The damages claims are based on leaked documents, which show company awareness of climate risks. A 1978 Exxon memo summarised the scientific consensus as “man has a time window of five to 10 years” before tough decisions about energy strategies were critical.
“If you really add up what the impacts are of climate change, and hold companies responsible for their fair share of that, it’s into the trillions of dollars,” says Wiles. “That’s not even considering potential fines under consumer fraud statutes or treble damages under racketeering statutes, which could add hundreds of billions of dollars.”

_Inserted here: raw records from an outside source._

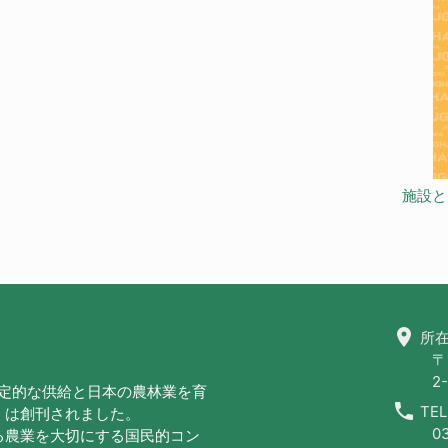
施設と
location_on
所在
〒
2-
安定的な供給と日本の農林業を育
call
TEL
」は創刊されました。
0
る農業を大切にする国民的コン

The US oil industry has attacked the cases as part of a co-ordinated campaign. For years, it has fought to transfer them from state to federal courts. But, this year, the Supreme Court has, in effect, ended those attempts. Two key cases, one brought by Massachusetts, the other by Honolulu, could proceed to trial by 2025.
Still, some environmentalists worry that litigation cannot drive change quickly enough. “There’s a lot of appetite from philanthropists [to fund litigation],” says Will McCallum, co-executive director of campaign group Greenpeace UK. Yet, given emissions cuts are needed in the next decade, “often litigation isn’t going to be your friend because of the time it takes”. Greenpeace UK sees it as just one tool alongside political lobbying and public campaigns.
Wiles adds that legal cases can produce funds for climate adaptation and help shape the public debate. “This is just the beginning of litigation against these companies,” he says. “You can imagine all sorts of additional claims that might involve insurance companies, suits against directors, wrongful death claims, all sorts of things.”